L’intitulé de l’ouvrage pourrait à première vue surprendre : l’urgence ne requière-t-elle pas en effet un processus de décision rapide ? Il traduit l’une des idées-force avancées par l’auteur : « répondre aux urgences, c’est aussi utiliser l’art consommé de la lenteur » (p. 16) ; il convient de « prendre le temps qu’il faut et qu’il est possible de prendre avant l’action » (p. 34). Les décisions prises dans la précipitation et sous l’empire de l’urgence ne sauraient être que de mauvaises décisions : il est dès lors indispensable de résister à la « dictature de l’urgence » (p. 168) qui, dans les sociétés contemporaines, exerce une pression permanente sur les décideurs ; créant un « déficit d’attente », elle serait génératrice d’ « inefficacité publique ». C’est donc tout un art de la décision politique que préconise Francis Massé ; mais « maîtrise du temps » ne veut pas dire « procrastination » : la lenteur est conçue comme « une méthode pour aller plus vite et plus loin dans la mise en œuvre » ». Elle permet au décideur politique de prendre la mesure des problèmes à traiter, en mobilisant les instruments d’analyse nécessaire, et de construire une stratégie cohérente, en faisant preuve de « lucidité » ; en revanche, une fois la décision arrêtée, l’administration est sommée d’agir avec rapidité et efficacité pour en assurer la bonne exécution. La relation traditionnellement établie entre un temps politique placé sous le signe de l’urgence et un temps administratif caractérisé par une sage lenteur est ainsi inversée.

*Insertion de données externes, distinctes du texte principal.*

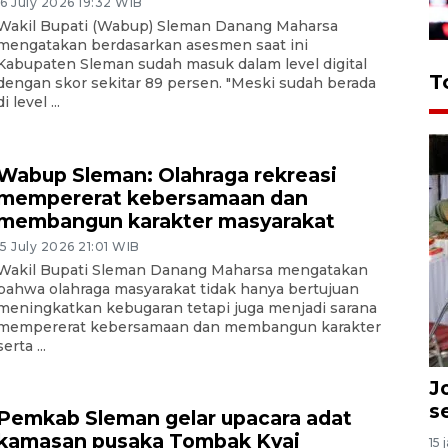
16 July 2026 19:32 WIB
Wakil Bupati (Wabup) Sleman Danang Maharsa
mengatakan berdasarkan asesmen saat ini
Kabupaten Sleman sudah masuk dalam level digital
T
dengan skor sekitar 89 persen. "Meski sudah berada
di level ...
Wabup Sleman: Olahraga rekreasi
mempererat kebersamaan dan
membangun karakter masyarakat
15 July 2026 21:01 WIB
Wakil Bupati Sleman Danang Maharsa mengatakan
bahwa olahraga masyarakat tidak hanya bertujuan
meningkatkan kebugaran tetapi juga menjadi sarana
mempererat kebersamaan dan membangun karakter
serta ...
J
s
Pemkab Sleman gelar upacara adat
kamasan pusaka Tombak Kyai
15 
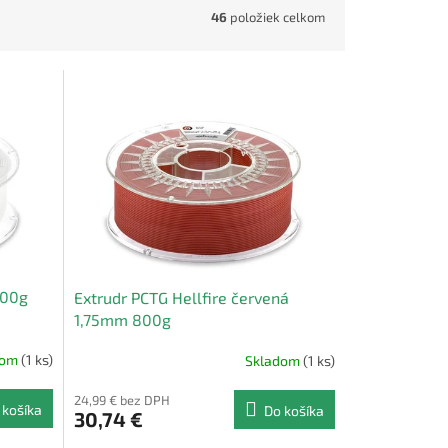
46
položiek celkom
800g
Extrudr PCTG Hellfire červená
1,75mm 800g
dom
(1 ks)
Skladom
(1 ks)
24,99 € bez DPH
 košíka
Do košíka
30,74 €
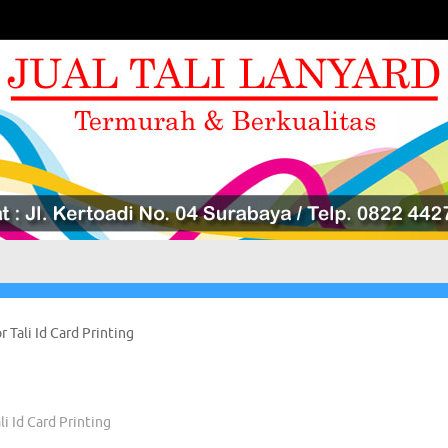
r Tali Id Card Printing
li Id Card Printing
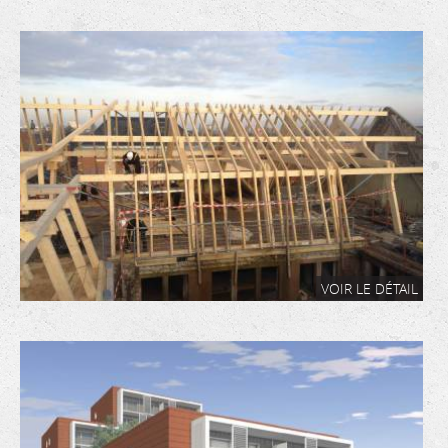
VOIR LE DÉTAIL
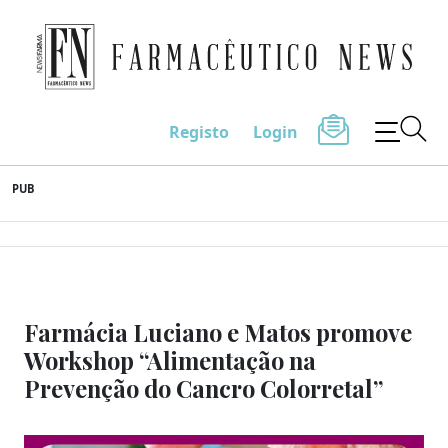
Farmacêutico News
Registo
Login
Skip
PUB
to
content
Farmácia Luciano e Matos promove
Workshop “Alimentação na
Prevenção do Cancro Colorretal”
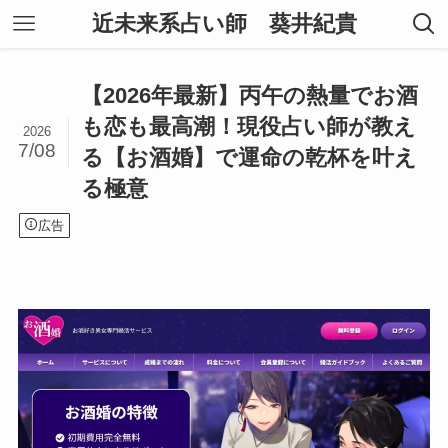
近未来系占い師 葵井紀貴
【2026年最新】丙午の熱量でお酒
も恋も最高潮！現役占い師が教え
2026
7/08
る【お酒婚】で運命の乾杯を叶え
る極意
広告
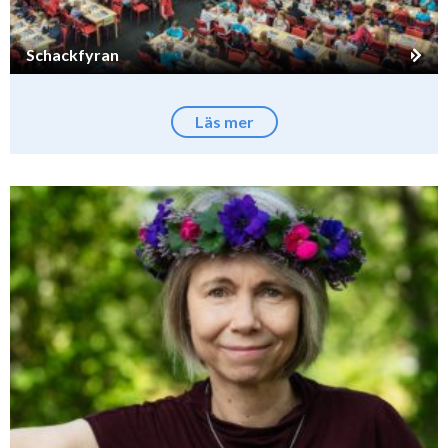
Schackfyran
Läs mer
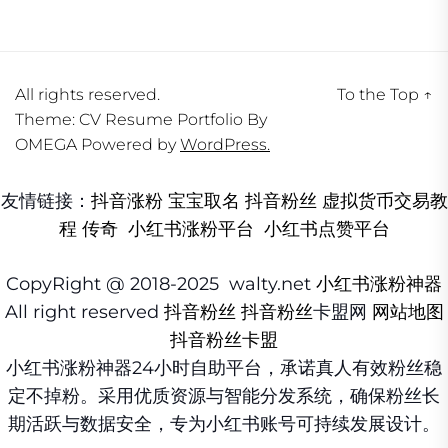
All rights reserved.
To the Top
↑
Theme: CV Resume Portfolio By
OMEGA
Powered by
WordPress.
友情链接：
抖音涨粉
宝宝取名
抖音粉丝
虚拟货币交易教
程
传奇
小红书涨粉平台
小红书点赞平台
CopyRight @ 2018-2025 walty.net
小红书涨粉神器
All right reserved
抖音粉丝
抖音粉丝
卡盟网
网站地图
抖音粉丝卡盟
小红书涨粉神器24小时自助平台，承诺真人有效粉丝稳
定不掉粉。采用优质资源与智能分发系统，确保粉丝长
期活跃与数据安全，专为小红书账号可持续发展设计。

La « révolution managériale » que Francis Massé appelle de ses vœux est liée au constat des « dysfonctionnements manifestes » qui affectent la marche de l’administration (p. 86) : absence de vision globale, échelle inadaptée de la vision et des solutions, coopération insuffisante entre services. Le poids des « routines administratives », le primat accordé au respect des « procédures », la tendance à la « complexification » seraient antinomiques avec l’impératif d’efficacité : ce « système de pensée sclérosé » (p. 94) serait, dans une large mesure le sous-produit de la formation reçue dans les écoles de la République. L’administration est ainsi invitée à opérer une véritable mutation, en s’immergeant dans une véritable « culture du résultat » et en prenant les moyens d’une « meilleure performance publique ». Cette « culture de l’efficacité » passe par l’adoption de principes nouveaux (p. 94) : l’autonomie, c’est-à-dire la décentralisation des initiatives au bon niveau de la décision publique, la simplification des procédures et des solutions, la clarté des orientations. Elle suppose aussi d’actionner le levier participatif (p. 135) : l’ « intelligence collective » étant un facteur de « lucidité », il s’agit, non seulement d’associer les fonctionnaires à la marche des services, mais encore d’impliquer les destinataires dans la prise de décision ; la confrontation des points de vue est conçue comme le moyen d’échapper aux routines bureaucratiques, génératrices d’inefficacité.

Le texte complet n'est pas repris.